A service provider network includes one or more provider edge (PE) routers that extend attachment circuits to customer edge (CE) devices to provide services to customers of the service provider network. In some cases, the service provider network implements BGP/Multiprotocol Label Switching (BGP/MPLS) Internet Protocol (IP) Virtual Private Networks (VPNs) to segregate traffic for different customers by ensuring that routes from different VPNs remain distinct and separate, regardless of whether VPNs for respective customers have overlapping address spaces. For each VPN configured for the service provider network and in which a particular PE router participates, the PE router maintains a VPN Routing and Forwarding (VRF) instance. In general, each attachment circuit connecting a PE router and a CE device is associated with a VRF. For any given VPN, the PE router learns routes for the VPN, in some cases from the CE device, and installs the VPN routes to the corresponding VRF, which the PE router uses to forward traffic. In addition, the PE router distributes learned VPN routes to other PE routers of the service provider network (or to PE routers of one or more additional service provider networks) using BGP. BGP/MPLS IP VPNs are described in detail in Rosen & Rekhter, “BGP/MPLS IP Virtual Private Networks (VPNs),” Internet Engineering Task Force Network Working Group, Request for Comments 4364, February, 2006, which is incorporated herein by reference in its entirety (hereinafter “RFC 4364”).

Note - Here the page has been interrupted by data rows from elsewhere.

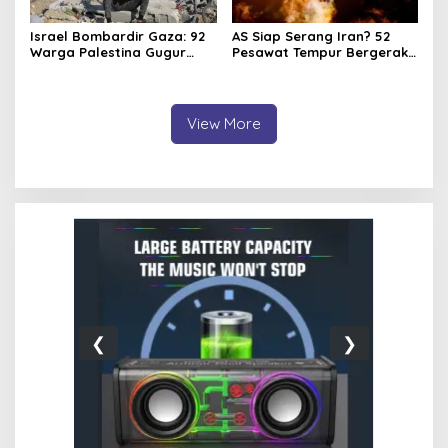
Israel Bombardir Gaza: 92
AS Siap Serang Iran? 52
Warga Palestina Gugur
Pesawat Tempur Bergerak,
dalam Serangan
Trump Persiapkan 30.000
Pon Bom
View More
❮
❯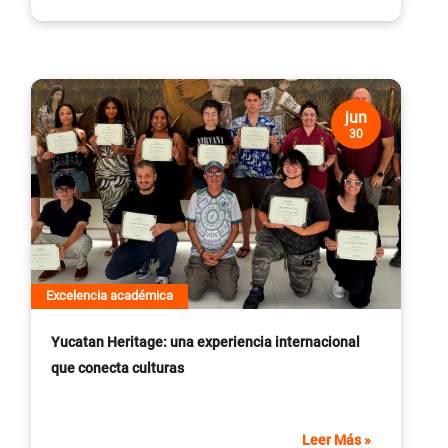
jun
30
Excelencia académica
Yucatan Heritage: una experiencia internacional
que conecta culturas
Leer Más
»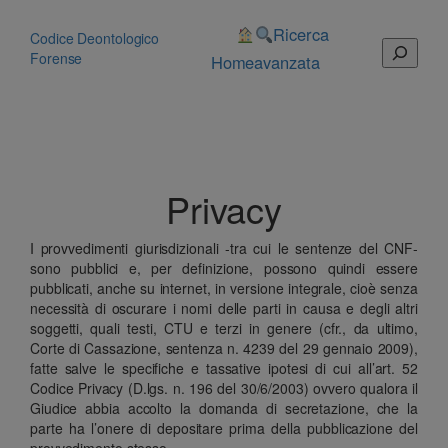
Vai
al
Ricerca
Codice Deontologico
Cerca
contenuto
Forense
Home
avanzata
Privacy
I provvedimenti giurisdizionali -tra cui le sentenze del CNF-
sono pubblici e, per definizione, possono quindi essere
pubblicati, anche su internet, in versione integrale, cioè senza
necessità di oscurare i nomi delle parti in causa e degli altri
soggetti, quali testi, CTU e terzi in genere (cfr., da ultimo,
Corte di Cassazione, sentenza n. 4239 del 29 gennaio 2009),
fatte salve le specifiche e tassative ipotesi di cui all’art. 52
Codice Privacy (D.lgs. n. 196 del 30/6/2003) ovvero qualora il
Giudice abbia accolto la domanda di secretazione, che la
parte ha l’onere di depositare prima della pubblicazione del
provvedimento stesso.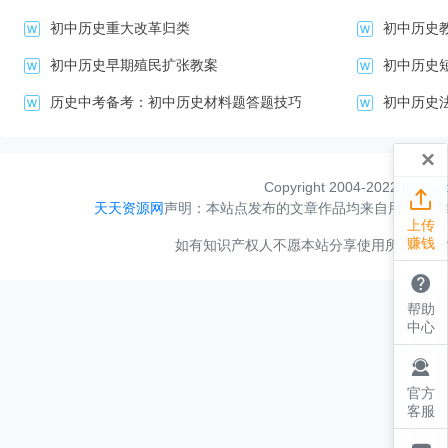
俄比亚胜利。 （3）拉美革命（08届始入考纲）：反帝反封建艰巨
初中历史重大改革归类
初中历史
阶级革命（推翻迪亚斯、挫败美干涉）；1917年墨西哥资产阶级宪
大地产、保障工农权）。 5．反法西斯战争： （1）局部
初中历史早期殖民扩张教案
初中历史
朝鲜；非洲的埃塞俄比亚；欧洲的西班牙。 （2）全面反法西斯战争
东线战场（苏德战场）；北非战场；太平洋战场。 6．欧亚人民民主
历史中考备考：初中历史材料题答题技巧
初中历史
家”08届始入考纲）： 欧洲八个有波、（东）德、匈、捷、罗、保
越。 二．规律小结 1．不同时期的民族解放运动特点带有鲜明的时
×
生产力的发展水平决定的。如拉美独立运动和亚洲革命风暴就分别处
主义阶段，当地的资本主义产生晚，民族资产阶级十分弱小，较陈旧
Copyright 2004-2022
ttzyw.

或农民阶级分别担任了这两次民族解放运动的领导者。而亚洲觉醒时
天天资源网
声明：本站点发布的文章作品均来自用户投稿
当地的民族资产阶级有较大力量，所以在中国、印度、伊朗和土耳其
上传
或革命。 2．多数国家的民族解放运动都带有双重性质。
赚钱
如有知识产权人不愿本站分享使用所属产权作品，
殖民统治的民族解放运动，又是资产阶级革命；亚洲革命风暴具有反

义的双重性质；亚洲觉醒和拉丁美洲民族民主运动具有反帝反封的双
国家进行的战争，既是反法西斯的民族解放战争，又为了建立新型人
帮助
点 1．北美独立战争、亚洲革命风暴、亚洲觉醒和反法西
中心
2．拉美独立运动、19世纪末20世纪初非洲和拉美的反帝斗争、二

的相对冷点。针对这些冷点，应适当多设计一些练习题。 3．注意联
际国内环境，从背景看斗争力量的组成和斗争的结果。 4．识记主要
官方
特点，尤其要注意坚持生产力决定生产关系的原理和事物联系的普遍
客服
例 01．（2007江苏历史17）清朝福建巡抚徐继畲之语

In BGP/MPLS IP VPNs, PE routers use Route Target (RT) extended communities (“route targets”) to control the distribution of routes into VRFs. For a given collection of PE routers that peer using BGP, each PE router only stores VPN routes that are received and marked with route targets corresponding to VRFs that have local CE attachment circuits configured for the PE router. The PE router may discard all other VPN routes that it receives.
Because PE routers discard VPN routes that are not marked with a route target pertaining to a VRF of the PE router, techniques have been developed to constrain the distribution of VPN routes marked with a route target to those PE routers that will not discard the route target. For example, Marques et al., “Constrained Route Distribution for Border Gateway Protocol/MultiProtocol Label Switching (BGP/MPLS) Internet Protocol (IP) Virtual Private Networks (VPNs),” Internet Engineering Task Force Network Working Group, Request for Comments 4684, November, 2006 (hereinafter “RFC 4684”) defines Multi-Protocol BGP (MP-BGP) procedures that allow PE routers to exchange route target reachability information, which PE routers and route reflectors of a service provider network may use to build a route distribution graphs for route targets and thereby limit the propagation of VPN routes. RFC 4684 is incorporated herein by reference in its entirety.